John, we’re only three years away from a surplus budget, even if the deficits are now at record levels. It may be true that our current all-Republican government is unable to act responsibly, but your memory has to be pretty damned short to think it just can’t be done.

Killing Social Security and Medicare is certainly in my best interests, Elvis, since I don’t expect to live long enough to get any reward for what I put into them. With my lifestyle, despite my family’s history of long life I expect to die around 70 at the latest, so will plan to retire around 60 with enough saved up to get me through the next ten years after that. Conceivably the SS retirement age could be over 70 by then (I’m only 24 now), so everything I put into that program is money down a pit I’m never going to see.

Social Security isn’t really that beneficial for men anyways, since we die so much earlier than women. Men kinda get the shaft with that program. If women are going to be in the workforce for good now, then we should probably raise the age women draw SS benefits and lower the age for men to adjust for expected lifetime differences.

For the most part, doesn’t the size of government grow because we as a country force the issue? Are we Americans simplifying our lifestyles much other than when it is forced upon us? Are we going from superconsumers to mere consumers? Aren’t corporations compelled by their shareholders to make more than modest profits each quarter?

We’re putting in burgeoning, new communications networks. We have homeland security to contend with.

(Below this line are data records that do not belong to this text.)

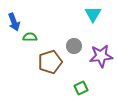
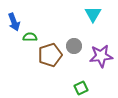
brown pentagon: moved 7 px up
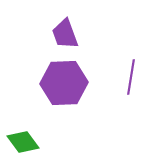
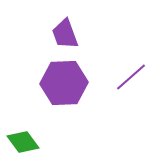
purple line: rotated 40 degrees clockwise
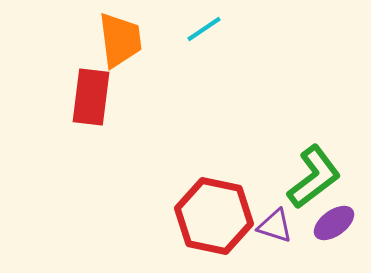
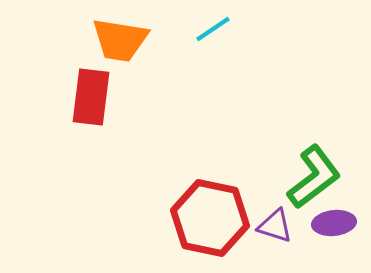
cyan line: moved 9 px right
orange trapezoid: rotated 106 degrees clockwise
red hexagon: moved 4 px left, 2 px down
purple ellipse: rotated 30 degrees clockwise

Hell, if you want to drive a status symbol, nowadays you buy a Hummer! So…why should we expect government to be shrinking? How does that serve the needs of a growing economy? Do the Fed and State capitols exist in a vacuum? Do we just want fewer services? Yes, there are some forms of internal momentum that may keep Washington et al on an expansionist track. And if Americans in general were spending less and conserving more, I concede this could suggest a crisis.

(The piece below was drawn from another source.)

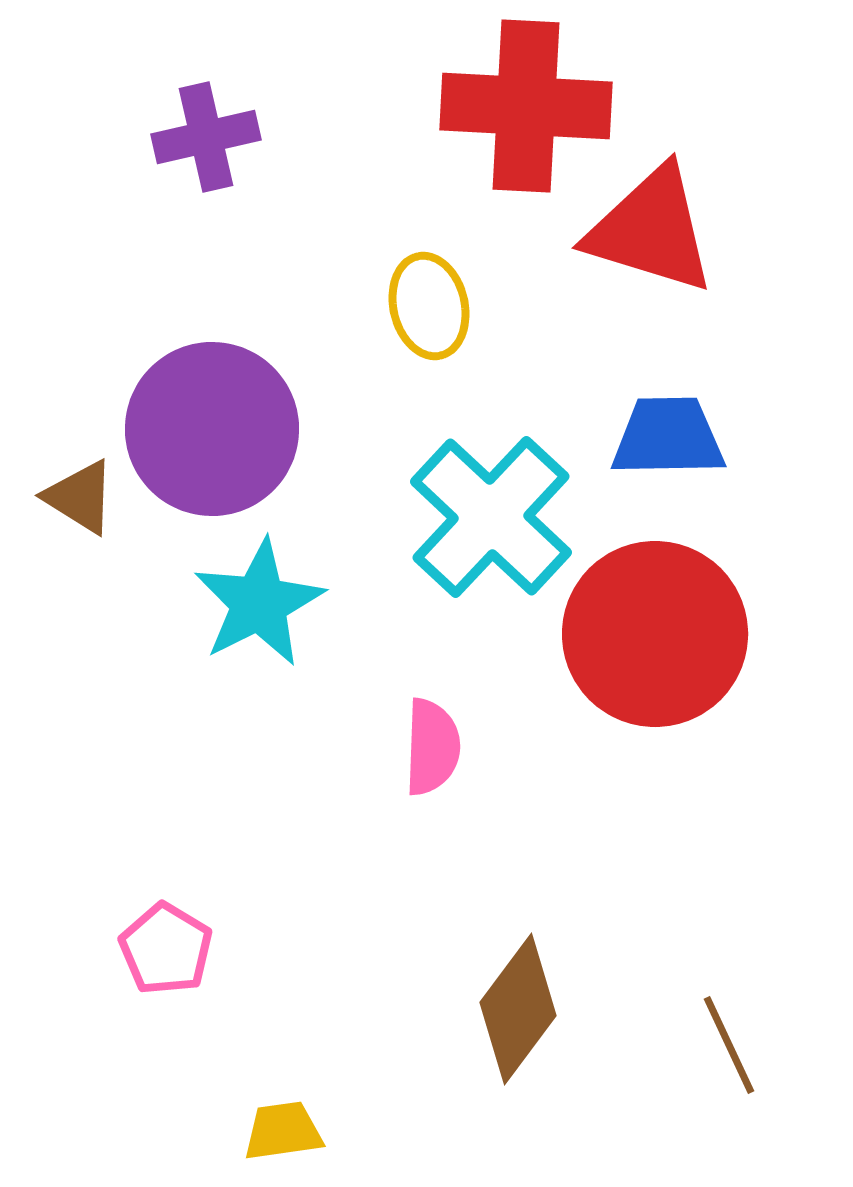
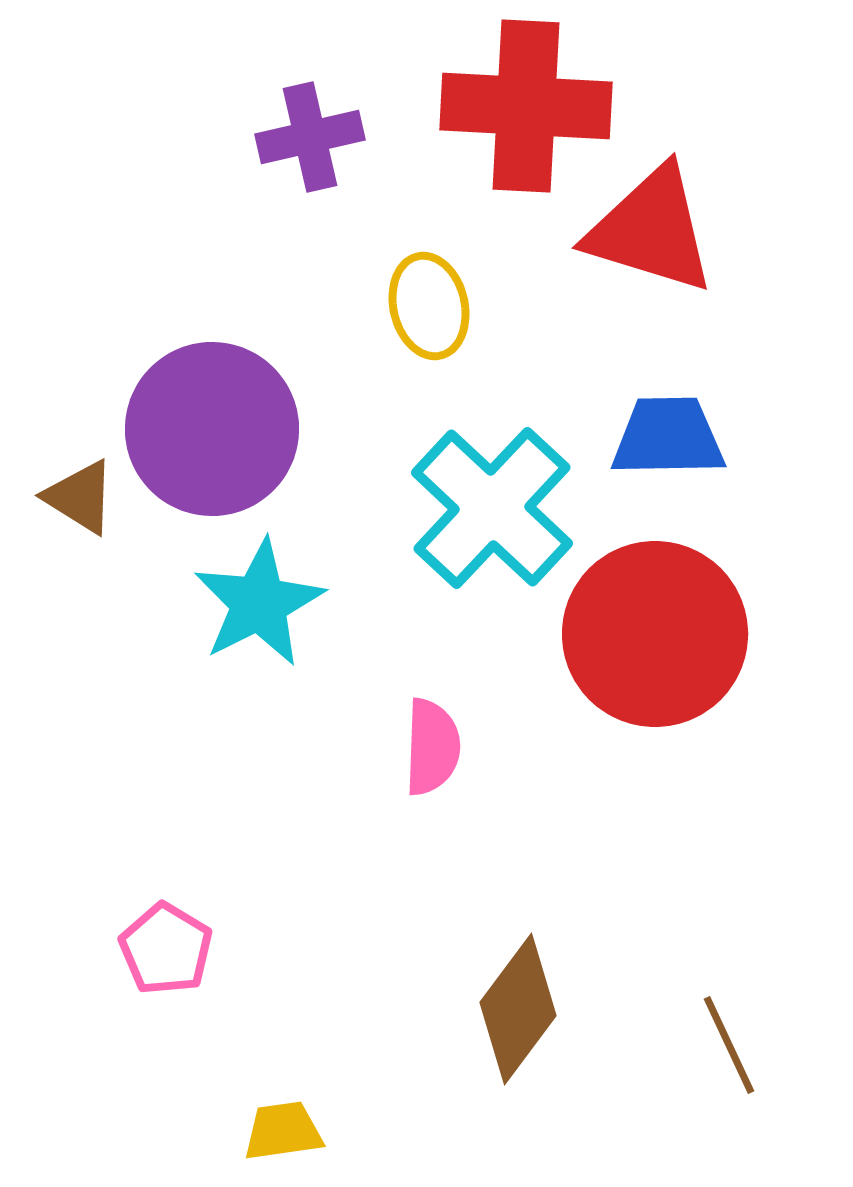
purple cross: moved 104 px right
cyan cross: moved 1 px right, 9 px up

But let’s be frank about the fact that We Want More! Government is supposed to keep up it’s end by getting smaller? Please explain to me how that works.

Shrinking government in light of continued growth smacks to me of less control for the common folk, and fewer benefits that we pay taxes for in the first place.

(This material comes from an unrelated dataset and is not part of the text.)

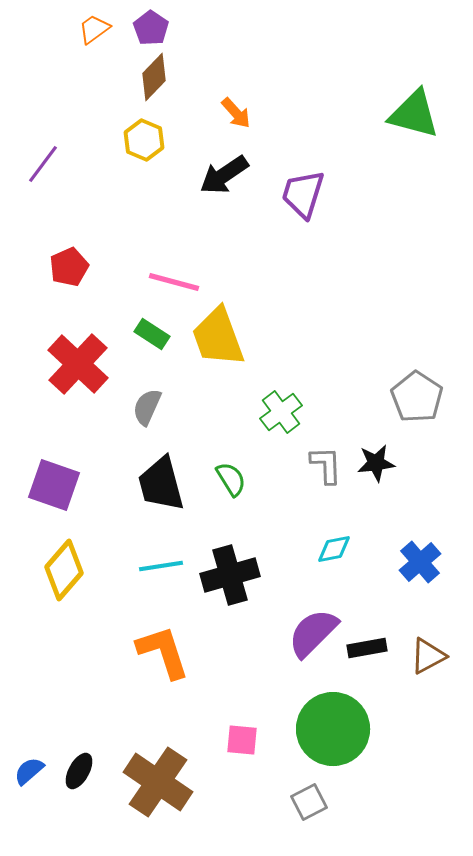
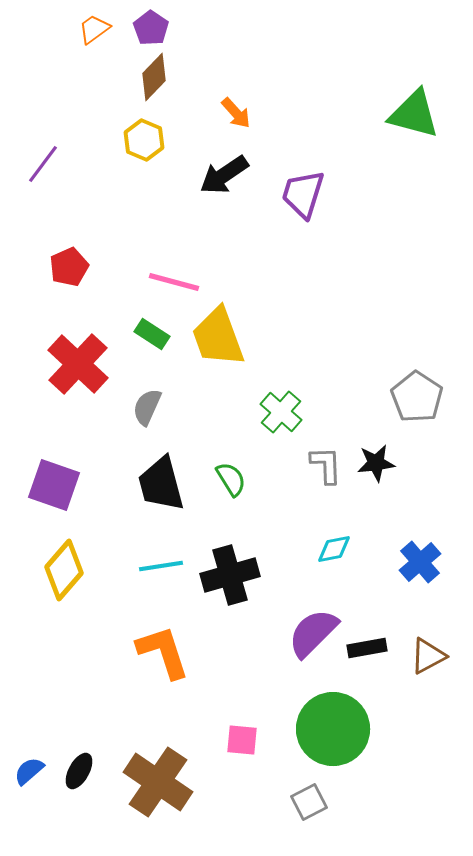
green cross: rotated 12 degrees counterclockwise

So are we agreed that ‘starving the beast’ isn’t a feasible plan?

That government will grow, owing to the nature of the American political system, until external forces (disaster, effectively) force the issue?

Social Security and Medicare don’t need to be ‘killed’. Two things need to be done to make these programs more responsible: First the age of retirement should be moved back a bit - back when SS was first brought in, the average lifespan was something like 70. Today it’s more like 76. Plus, it’s over 80 for women, and women make up a bigger part of the work force. So the retirement age should be pushed back to maybe 68 or so to compensate.

The other thing that should be done is that Social Security and Medicare should be means-tested. The elderly make up the wealthiest sector of society, and universal social coverage for them, paid for by the poorest sector of society, is ridiculous. Even those who are asset-rich but cash-poor can pay their own way through reverse mortgages and such.

Do those two things, and the burden of care for the elderly on the government will be reduced dramatically.

But do you really feel those issues are politically feasible, Sam?

Cheesing off the elderly is something most politicians are severely allergic to.

No, I’m very pessimistic that those steps will ever be taken. My guess is that we’ll just muddle through the next 20 years with increasing debt and rising taxes, until the boomers die off and some demographic balance is restored.

Well, it’s always struck me that increasing immigration will be one way of ensuring an adequate worker-base for the boomer retirement years.